WHAT IS REQUIRED —
In the material below, the line holding "Характеристики" and every line after it should be reproduced exactly, please, with pictures omitted.

SUPPLIED MATERIAL —
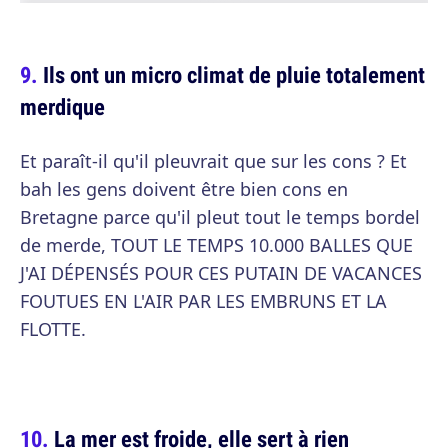
Ils ont un micro climat de pluie totalement
merdique
Et paraît-il qu'il pleuvrait que sur les cons ? Et
bah les gens doivent être bien cons en
Bretagne parce qu'il pleut tout le temps bordel
de merde, TOUT LE TEMPS 10.000 BALLES QUE
J'AI DÉPENSÉS POUR CES PUTAIN DE VACANCES
FOUTUES EN L'AIR PAR LES EMBRUNS ET LA
FLOTTE.
La mer est froide, elle sert à rien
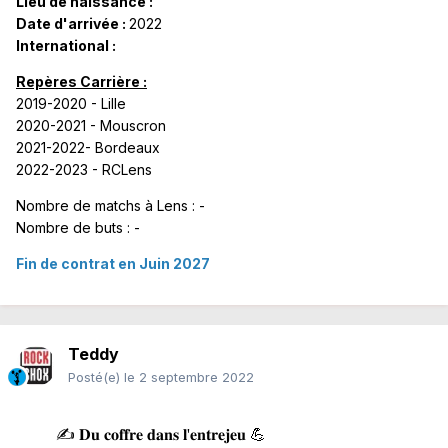
Lieu de naissance :
Date d'arrivée
:
2022
International :
Repères Carrière :
2019-2020 - Lille
2020-2021 - Mouscron
2021-2022- Bordeaux
2022-2023 -
RCLens
Nombre de matchs à
Lens :
-
Nombre de buts : -
Fin de contrat en Juin 2027
Teddy
Posté(e)
le 2 septembre 2022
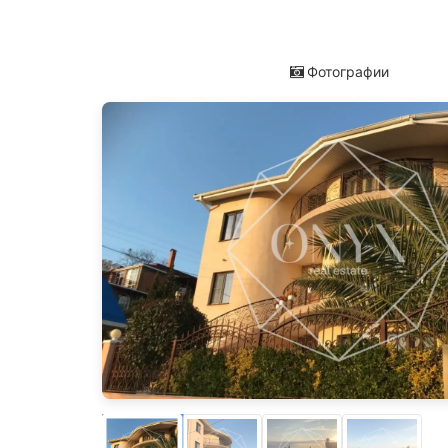
Фотографии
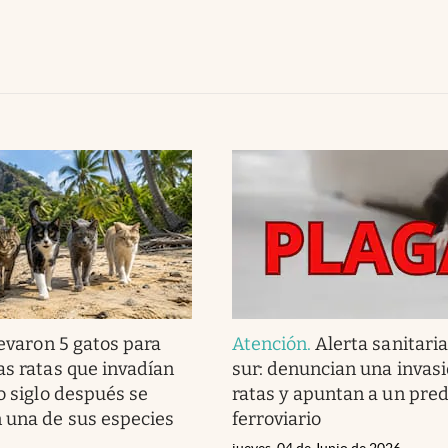
evaron 5 gatos para
Atención
.
Alerta sanitari
as ratas que invadían
sur: denuncian una invas
o siglo después se
ratas y apuntan a un pred
 una de sus especies
ferroviario
jueves, 04 de Junio de 2026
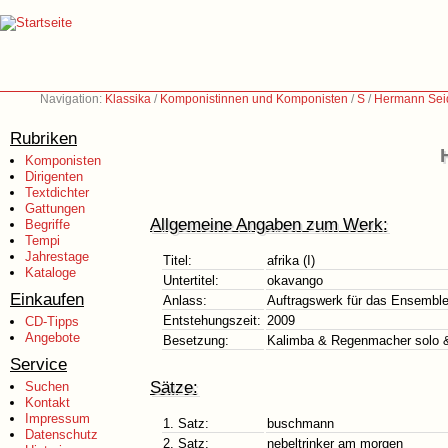
Navigation:
Klassika
/
Komponistinnen und Komponisten
/
S
/
Hermann Seid
Rubriken
Komponisten
Dirigenten
Textdichter
Gattungen
Allgemeine Angaben zum Werk:
Begriffe
Tempi
Jahrestage
Titel:
afrika (I)
Kataloge
Untertitel:
okavango
Einkaufen
Anlass:
Auftragswerk für das Ensemble
Entstehungszeit:
2009
CD-Tipps
Angebote
Besetzung:
Kalimba & Regenmacher solo & S
Service
Sätze:
Suchen
Kontakt
Impressum
1. Satz:
buschmann
Datenschutz
2. Satz:
nebeltrinker am morgen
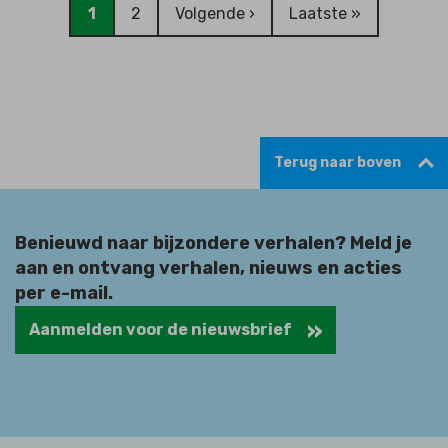
Paginering
1
2
Volgende ›
Laatste »
Huidige
Page
Volgende
Laatste
pagina
pagina
pagina
Terug naar boven
Benieuwd naar bijzondere verhalen? Meld je
aan en ontvang verhalen, nieuws en acties
per e-mail.
Aanmelden voor de nieuwsbrief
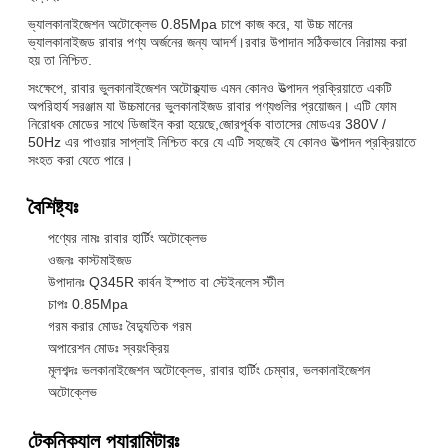
ভ্যালকানাইজেশন অটোক্লেভ 0.85Mpa চাপে কাজ করে, যা উচ্চ মানের
ভ্যালকানাইজড রাবার পণ্য অর্জনের জন্য আদর্শ।রবার উপাদান সঠিকভাবে নিরাময় করা
হয় তা নিশ্চিত.
সংক্ষেপে, রাবার ভুলকানাইজেশন অটোক্ল্যাভ এমন কোনও উত্পাদন প্রক্রিয়াতে একটি
অপরিহার্য সরঞ্জাম যা উচ্চমানের ভুলকানাইজড রাবার পণ্যগুলির প্রয়োজন। এটি ফোম
নিরোধক মোডের সাথে ডিজাইন করা হয়েছে,জোরপূর্বক বাতাসের মোডএর 380V /
50Hz এর পাওয়ার সাপ্লাই নিশ্চিত করে যে এটি সহজেই যে কোনও উত্পাদন প্রক্রিয়াতে
সংহত করা যেতে পারে।
বৈশিষ্ট্যঃ
পণ্যের নামঃ রাবার হার্টিং অটোক্লেভ
ওজনঃ কাস্টমাইজড
উপাদানঃ Q345R কার্বন ইস্পাত বা স্টেইনলেস স্টীল
চাপঃ 0.85Mpa
গরম করার মোডঃ বৈদ্যুতিক গরম
অপারেশন মোডঃ স্বয়ংক্রিয়
মূলশব্দঃ ভলকানাইজেশন অটোক্লেভ, রাবার হার্টিং চেম্বার, ভলকানাইজেশন
অটোক্লেভ
টেকনিক্যাল প্যারামিটারঃ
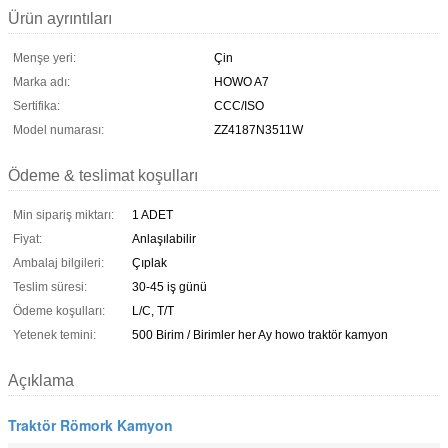
Ürün ayrıntıları
Menşe yeri:
Çin
Marka adı:
HOWO A7
Sertifika:
CCC/ISO
Model numarası:
ZZ4187N3511W
Ödeme & teslimat koşulları
Min sipariş miktarı:
1 ADET
Fiyat:
Anlaşılabilir
Ambalaj bilgileri:
Çıplak
Teslim süresi:
30-45 iş günü
Ödeme koşulları:
L/C, T/T
Yetenek temini:
500 Birim / Birimler her Ay howo traktör kamyon
Açıklama
Traktör Römork Kamyon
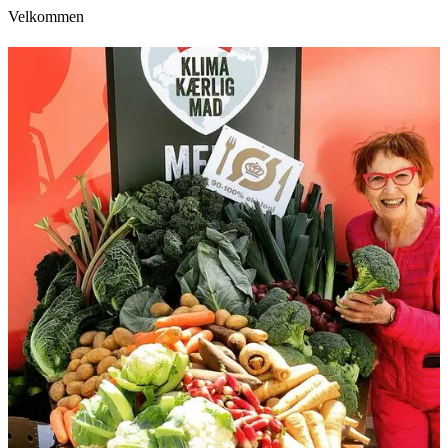
Velkommen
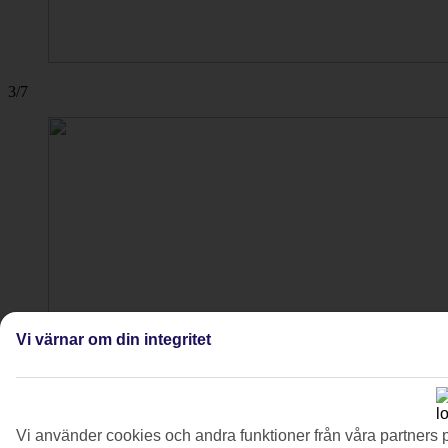
3/7
Vi värnar om din integritet
Vi använder cookies och andra funktioner från våra partners 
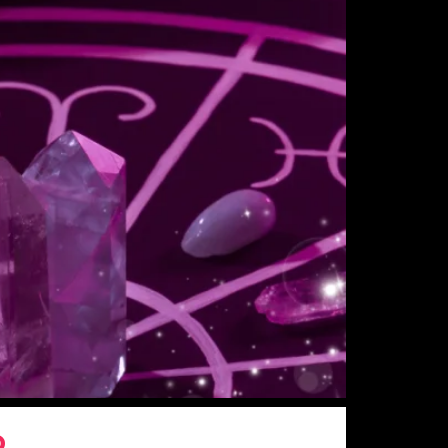
ânsitos planetários marcantes. Descubra
o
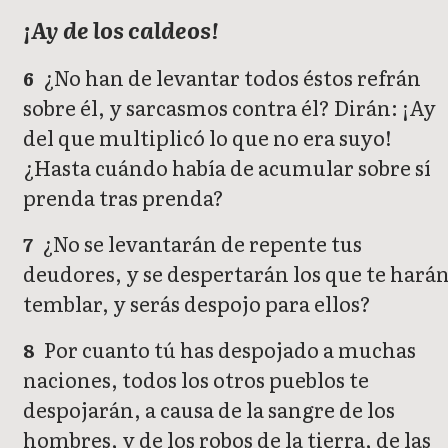
¡Ay de los caldeos!
¿No han de levantar todos éstos refrán
6
sobre él, y sarcasmos contra él? Dirán: ¡Ay
del que multiplicó lo que no era suyo!
¿Hasta cuándo había de acumular sobre sí
prenda tras prenda?
¿No se levantarán de repente tus
7
deudores, y se despertarán los que te hará
temblar, y serás despojo para ellos?
Por cuanto tú has despojado a muchas
8
naciones, todos los otros pueblos te
despojarán, a causa de la sangre de los
hombres, y de los robos de la tierra, de las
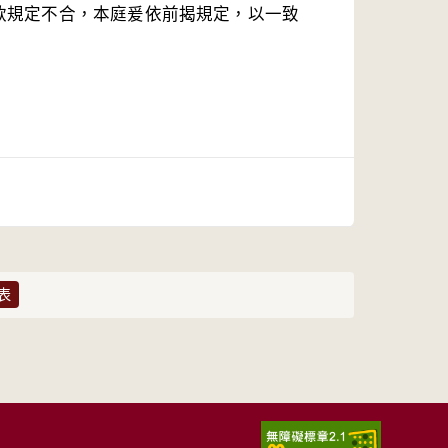
2款規定不合，本庭爰依前揭規定，以一致
表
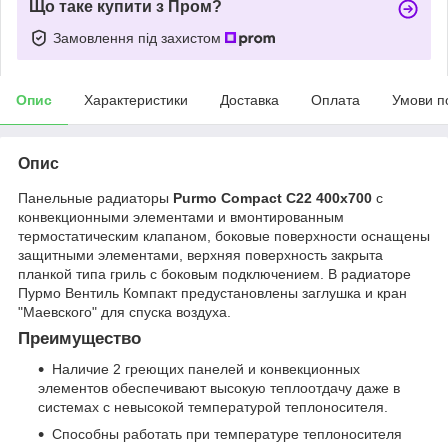
Що таке купити з Пром?
Замовлення під захистом
Опис
Характеристики
Доставка
Оплата
Умови п
Опис
Панельные радиаторы
Purmo Compact C22 400x700
с
конвекционными элементами и вмонтированным
термостатическим клапаном, боковые поверхности оснащены
защитными элементами, верхняя поверхность закрыта
планкой типа гриль с боковым подключением. В радиаторе
Пурмо Вентиль Компакт предустановлены заглушка и кран
"Маевского" для спуска воздуха.
Преимущество
Наличие 2 греющих панелей и конвекционных
элементов обеспечивают высокую теплоотдачу даже в
системах с невысокой температурой теплоносителя.
Способны работать при температуре теплоносителя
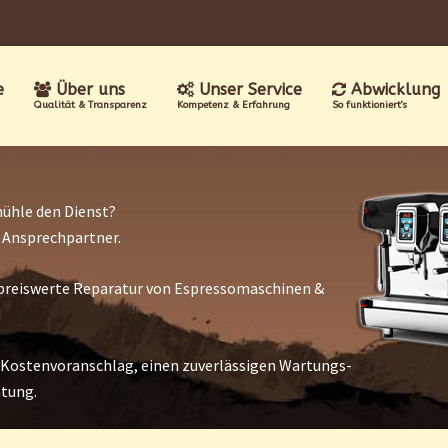
e
Über uns
Unser Service
Abwicklung
Qualität & Transparenz
Kompetenz & Erfahrung
So funktioniert's
ühle den Dienst?
r Ansprechpartner.
nd preiswerte Reparatur von Espressomaschinen &
 Kostenvoranschlag, einen zuverlässigen Wartungs-
atung.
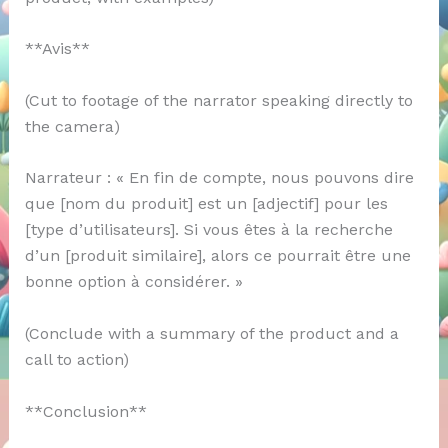
**Avis**
(Cut to footage of the narrator speaking directly to
the camera)
Narrateur : « En fin de compte, nous pouvons dire
que [nom du produit] est un [adjectif] pour les
[type d’utilisateurs]. Si vous êtes à la recherche
d’un [produit similaire], alors ce pourrait être une
bonne option à considérer. »
(Conclude with a summary of the product and a
call to action)
**Conclusion**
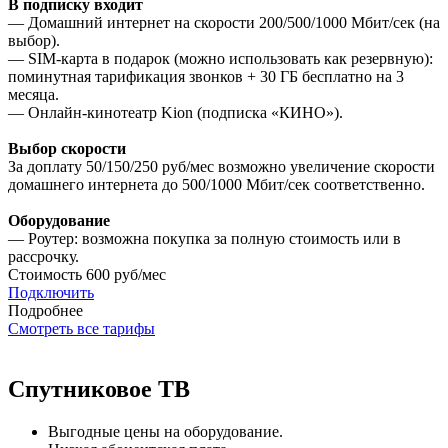
В подписку входит
— Домашний интернет на скорости 200/500/1000 Мбит/сек (на
выбор).
— SIM-карта в подарок (можно использовать как резервную):
поминутная тарификация звонков + 30 ГБ бесплатно на 3
месяца.
— Онлайн-кинотеатр Kion (подписка «КИНО»).
Выбор скорости
За доплату 50/150/250 руб/мес возможно увеличение скорости
домашнего интернета до 500/1000 Мбит/сек соответственно.
Оборудование
— Роутер: возможна покупка за полную стоимость или в
рассрочку.
Стоимость
600 руб/мес
Подключить
Подробнее
Смотреть все тарифы
Спутниковое ТВ
Выгодные цены на оборудование.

COMPLETED TASK —
Характеристики
Доставка
Оплата
Умови п
Опис
Панельные радиаторы
Purmo Compact C22 400x700
с
конвекционными элементами и вмонтированным
термостатическим клапаном, боковые поверхности оснащены
защитными элементами, верхняя поверхность закрыта
планкой типа гриль с боковым подключением. В радиаторе
Пурмо Вентиль Компакт предустановлены заглушка и кран
"Маевского" для спуска воздуха.
Преимущество
Наличие 2 греющих панелей и конвекционных
элементов обеспечивают высокую теплоотдачу даже в
системах с невысокой температурой теплоносителя.
Способны работать при температуре теплоносителя
e
Über uns
Unser Service
Abwicklung
Qualität & Transparenz
Kompetenz & Erfahrung
So funktioniert's
ühle den Dienst?
r Ansprechpartner.
nd preiswerte Reparatur von Espressomaschinen &
 Kostenvoranschlag, einen zuverlässigen Wartungs-
atung.
**Avis**
(Cut to footage of the narrator speaking directly to
the camera)
Narrateur : « En fin de compte, nous pouvons dire
que [nom du produit] est un [adjectif] pour les
[type d’utilisateurs]. Si vous êtes à la recherche
d’un [produit similaire], alors ce pourrait être une
bonne option à considérer. »
(Conclude with a summary of the product and a
call to action)
**Conclusion**
В подписку входит
— Домашний интернет на скорости 200/500/1000 Мбит/сек (на
выбор).
— SIM-карта в подарок (можно использовать как резервную):
поминутная тарификация звонков + 30 ГБ бесплатно на 3
месяца.
— Онлайн-кинотеатр Kion (подписка «КИНО»).
Выбор скорости
За доплату 50/150/250 руб/мес возможно увеличение скорости
домашнего интернета до 500/1000 Мбит/сек соответственно.
Оборудование
— Роутер: возможна покупка за полную стоимость или в
рассрочку.
Стоимость
600 руб/мес
Подключить
Подробнее
Смотреть все тарифы
Спутниковое ТВ
Выгодные цены на оборудование.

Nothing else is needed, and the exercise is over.